Though perhaps it could be something in the SFP module since I've nothing on our 8300 test boxes that also use ice(4) NICs.
Replaced this ipolex SFP+ DAC:
drivername: ice0 plugged: SFP/SFP+/SFP28 Unknown (Copper pigtail) vendor: ipolex PN: SFP-H10GB-CU1M SN: WTS11J72204 DATE: 2019-07-24
With a freshly purchased 10Gtek one:
drivername: ice0 plugged: SFP/SFP+/SFP28 Unknown (Copper pigtail) vendor: OEM PN: CAB-10GSFP-P1M SN: CSC241010630178 DATE: 2024-10-22
It didn't change anything and the issue remains. I wasn't really expecting a difference as I had been through my stock of SFP+ DACs but best to be sure I guess.
So far the only way to stop the issue is to revert to 24.11 and below. The problem only manifests itself with 25.03b.
-
kern.ipc.tls.enable: 1
on 25.03
I doubt that this option has any real effect, but for now it's the only difference I can see in the kernel. At the very least, it can be used by both the ice driver and the kernel itself.
-
@stephenw10 said in DNS resolver exiting when loading pfblocker 25.03.b.20250409.2208:
Seems like it must be something like that. I can't see any driver changes that could present like this directly.
Do we still need to add
ice_ddp_load="YES"
to theloader.conf.local
file, or are we done with that tuneable?I don't have it added but I presumed all is well given that the system shows that it is loaded:
ice0: <Intel(R) Ethernet Connection E823-L for SFP - 1.43.2-k> mem 0xf0000000-0xf7ffffff,0xfa010000-0xfa01ffff at device 0.0 numa-domain 0 on pci11 ice0: Loading the iflib ice driver ice0: The DDP package was successfully loaded: ICE OS Default Package version 1.3.41.0, track id 0xc0000001. ice0: fw 5.5.17 api 1.7 nvm 2.28 etid 80011e36 netlist 0.1.7000-1.25.0.f083a9d5 oem 1.3200.0
️
-
I'm not sure if this unbound error is relevant but as it appears around the time of these events:
php-fpm 16215 /rc.newwanipv6: The command '/usr/local/sbin/unbound -c /var/unbound/unbound.conf' returned exit code '1', the output was '[1749405403] unbound[41019:0] error: bind: address already in use [1749405403] unbound[41019:0] fatal error: could not open ports'
Looking at sockets:
IPv4 System Socket Information USER COMMAND PID FD PROTO LOCAL FOREIGN root php-fpm 16215 4 udp4 *:* *:* IPv6 System Socket Information USER COMMAND PID FD PROTO LOCAL FOREIGN root php-fpm 16215 5 udp6 *:* *:*
It's not an area I am familiar with.
️
-
No that's ugly but shouldn't be an issue. It tries to start Unbound too rapidly and it's already running. That should not stop it.
-
Not grabbing the bunting just yet but the short-lived 0606 beta booted ok and without all the noise the interface allegedly having issues. It did have 1 cycle of reacting to a non-existent interface issue when running but the improvement at boot was quite a change.

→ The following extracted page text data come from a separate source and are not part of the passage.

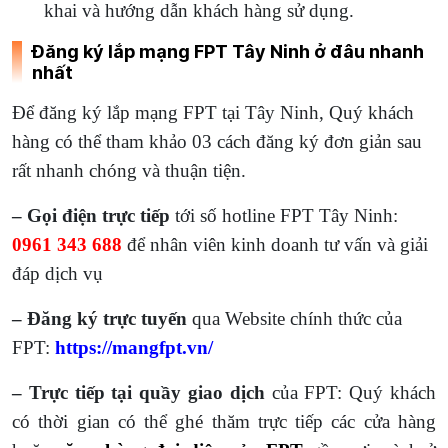
khai và hướng dẫn khách hàng sử dụng.
Đăng ký lắp mạng FPT Tây Ninh ở đâu nhanh
nhất
Để đăng ký lắp mạng FPT tại Tây Ninh, Quý khách
hàng có thể tham khảo 03 cách đăng ký đơn giản sau
rất nhanh chóng và thuận tiện.
– Gọi điện trực tiếp
tới số hotline FPT Tây Ninh:
0961 343 688
để nhân viên kinh doanh tư vấn và giải
đáp dịch vụ
– Đăng ký trực tuyến
qua Website chính thức của
FPT:
https://mangfpt.vn/
– Trực tiếp tại quầy giao dịch
của FPT: Quý khách
có thời gian có thể ghé thăm trực tiếp các cửa hàng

Now running the 0610 beta and still no issues at boot and no false interface issues for 30 hours+.
Did a bug get caught and shot?
️
-
No not as far as I know. Which is interesting! Hmmm
-
@stephenw10 said in DNS resolver exiting when loading pfblocker 25.03.b.20250409.2208:
No not as far as I know. Which is interesting! Hmmm
It could be a big coincidence of course but my last hotplug event:
2025-06-11 15:35:26.596764+01:00 php-fpm 5667 /rc.linkup: HOTPLUG: Configuring interface opt3 2025-06-11 15:35:26.596749+01:00 php-fpm 5667 /rc.linkup: DEVD Ethernet attached event for opt3 2025-06-11 15:35:26.596686+01:00 php-fpm 5667 /rc.linkup: Hotplug event detected for LAN(opt3) dynamic IP address (4: 10.0.1.1, 6: track6) 2025-06-11 15:35:26.596176+01:00 check_reload_status 648 Reloading filter
...was over 52 hours ago.
I'll keep monitoring.
️
-
The fix for VIPs on PPPoE went into that beta. But I'm not sure how that would affect LAN...
-
Over 72 hrs since my last boot and zero issues with the false interface errors. Packages are happy and DNS resolver has a healthy cache again. Looking like a fix.

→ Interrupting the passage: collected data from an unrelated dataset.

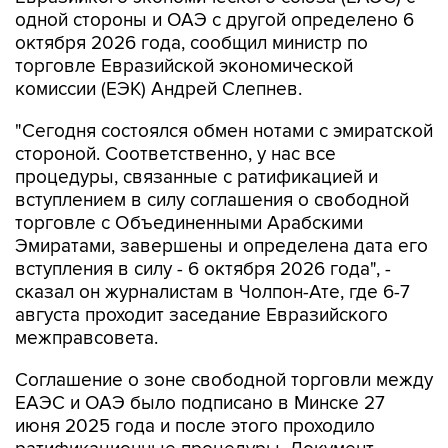
одной стороны и ОАЭ с другой определено 6
октября 2026 года, сообщил министр по
торговле Евразийской экономической
комиссии (ЕЭК) Андрей Слепнев.
"Сегодня состоялся обмен нотами с эмиратской
стороной. Соответственно, у нас все
процедуры, связанные с ратификацией и
вступлением в силу соглашения о свободной
торговле с Объединенными Арабскими
Эмиратами, завершены и определена дата его
вступления в силу - 6 октября 2026 года", -
сказал он журналистам в Чолпон-Ате, где 6-7
августа проходит заседание Евразийского
межправсовета.
Соглашение о зоне свободной торговли между
ЕАЭС и ОАЭ было подписано в Минске 27
июня 2025 года и после этого проходило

@stephenw10 said in DNS resolver exiting when loading pfblocker 25.03.b.20250409.2208:
The fix for VIPs on PPPoE went into that beta. But I'm not sure how that would affect LAN...
Well it didn't really look like a genuine LAN issue from the start. Multiple DACs, vendors and different physical interfaces all showed the same issue.

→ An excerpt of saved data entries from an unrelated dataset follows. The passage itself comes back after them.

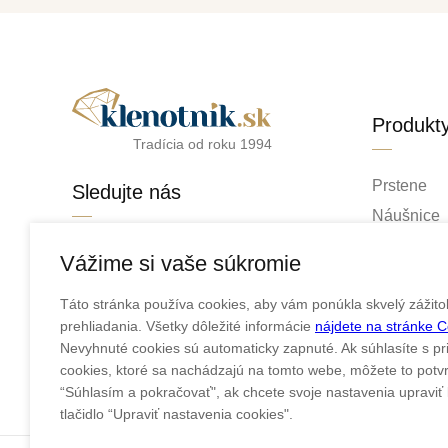
Produkt
Tradícia od roku 1994
Prstene
Sledujte nás
Náušnice
Retiazky
facebook
Vážime si vaše súkromie
Prívesky
instagram
Táto stránka používa cookies, aby vám ponúkla skvelý zážito
Náramky
prehliadania. Všetky dôležité informácie
nájdete na stránke 
Náhrdelní
Nevyhnuté cookies sú automaticky zapnuté. Ak súhlasíte s pr
Obrúčky
cookies, ktoré sa nachádzajú na tomto webe, môžete to potvrd
“Súhlasím a pokračovať", ak chcete svoje nastavenia upraviť k
tlačidlo “Upraviť nastavenia cookies".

Regress to v24.11 and the issue went away. Simple DHCP on the WAN to another router and the issue went away again. Remove IPv6 and the issue went away. Use v25.03b with the old PPPoE and the issue went away.
With v25.03b + PPPoE + IPv6 and the problem exerted itself, perhaps with the odd unsolicited RA in the mix, producing the loose periodicity noted. That and perhaps the new SFP28 driver.
Anyway, I am just a sample size of one but so far it all looks good with beta 0610.
I've got logs pre and post fix if required.
️
-
Nice. More fixes are incoming for various things.
If you're able to test this patch that would be good: https://forum.netgate.com/post/1218007
It works fine everywhere I've tested it but, as we are finding, there are significant differences in pppoe connections.
-
@stephenw10
This one?https://nc.netgate.com/nextcloud/s/bt2fWWjdzT4KFHy
What should it do?
It does not work for me though:
Patch does not apply cleanly (detail) Patch does not revert cleanly (detail) Debug Result: Fail This patch does not apply or revert cleanly. The patch settings may be incorrect, the patch content may not be relevant to this version, or the patch may depend upon another separate patch which must be applied first.
️
-
Oh it's probably for 2.8 and you're on the latest 25.03-beta. I'll get a diff for that tomorrow.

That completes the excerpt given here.